Trust
and the Human Touch
(Service Management Magazine)
The
interaction of service engineer and customer is a crucial, yet
often neglected, ingredient in achieving true success, argues
leading author john mckean in the second and concluding part of
his article on 'the human touch'
As
I was at pains to point out in Part 1 of this article in the
January/February issue of Service Management, positive
interactions with customers cannot be accomplished without
understanding, and then developing, the skills needed to create
the most effective human communication between employee and
customer.
This
involves becoming a better listener, as well as a better
communicator to customers, both verbally and non-verbally.
Remember, success depends on your ability to implement the 'human
touch' consistently across business functions.
Business
should view their interactions as not only between customers and
field service technicians, but also as encompassing every
interaction, eg sales, marketing, call centre, billings,
administration, scheduling. Each interaction is part of a series
of interactions that comprise the total impression made on the
customer.
As a result,
they must all be consistently 'human', as one bad interaction will
weigh poorly against even an exceptional performance in another
area. The 'human touch' of each interaction of the series should
be consistently measured by a hierarchy of human needs, their
weighted importance, and linked to the supporting business
processes.
The box
below is a good example of the impact weights of how the overall
impression made by a field service reaches far beyond technical
service execution (chart and attributes adapted from Ray
Kordupleski).
|
Interactions |
Impact Weight |
|
Technical
service execution |
30% |
|
Selling
the service |
15% |
|
Repair
activities |
30% |
|
Installation
activities |
10% |
|
Billing
activities |
15% |
|
In each
interaction, there are nine specific human interaction elements
that need to be imbedded into each interaction to create a
positive 'human' impression.
Integrate 'humanness' as a defined process
Each human
touch can be viewed as one step linked to many other
interdependent steps to make up an entire process.

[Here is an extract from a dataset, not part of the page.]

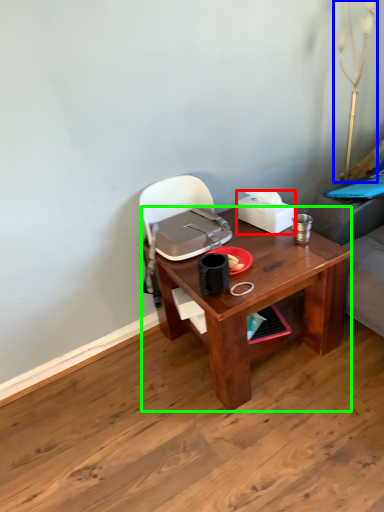 Question: Which object is the farthest from box (highlighted by a red box)? Choose among these: table lamp (highlighted by a blue box) or desk (highlighted by a green box).

Choices:
 (A) table lamp
 (B) desk

Answer: (A)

Business should
focus on human touch as a process that enables not only a high
degree of consistency in delivering their humanness, but also in
helping to isolate activities that dehumanise.
Embedding
these human attributes into core business processes that can be
rigorously measured and continuously improved upon will create an
increasingly human field service impression, as well as increased
profitability. Applying the process-oriented disciplines of total
quality management (TQM) develops this approach to the human
touch.
A good
example comes from the hospitality industry - Ritz-Carlton. Their
room service technicians would regularly respond to common
mechanical issues, eg light bulbs being burned out, dead batteries
in television remote controls, or keys not fitting. All of these
technical challenges were very 'fixable' separately, but
coordinating proactive management over several hundred rooms was
difficult. A quality team was created to strive for 'zero defects'
in mechanical issues for every room. This team developed a system
called CARE (Clean And Repair Everything) to reach their goal of
defect-free guestrooms. This team suggested that each hotel take
four rooms out of circulation each day to have the maintenance
team totally refurbish them to zero defect status. This would
occur each day until they reached the initial four rooms. From
there, the cycle would be repeated. It required three months to
cycle through all the hotel rooms.
After this
program was instituted, Ritz-Carlton moved from an average of 50
'defects' (complaints about mechanical problems) per thousand
occupied rooms to one 'defect' per thousand occupied rooms.
Design supporting technology to humanise (not dehumanise)
Currently,
the implementation of technology to support customer interactions
humanises and dehumanises in equal proportions. There are four
basic approaches for implementing technology. The goal is to
implement technology to increase the human quality of customer
interactions and decrease the probability of dehumanising
interactions.
Studies have
shown that human beings' expectations are five times higher with
technology-based interactions than with human-based interactions.
For example, if a person logs on to a company's website, their
expectations for accuracy, that it works right the first time, and
speed will be five times higher than when interacting face-to-face
with someone. Similar dynamics occur with telephone equipment. The
lesson is that there is little tolerance for even minor
technological flaws, since the resulting bad impression reflects
on the entire business. One underlying reason for this is that
people are expected to be 'human', whereas a machine is expected
to work flawlessly.
Changing a
field service provider's historical focus on task execution to one
of balancing execution and humanness holds the future of
differentiation for every company. To deliver profitably the best
field services for customers, and in a way that acknowledges and
respects their dignity and worth as people, strikes at the essence
of what customers remember about your company's field service.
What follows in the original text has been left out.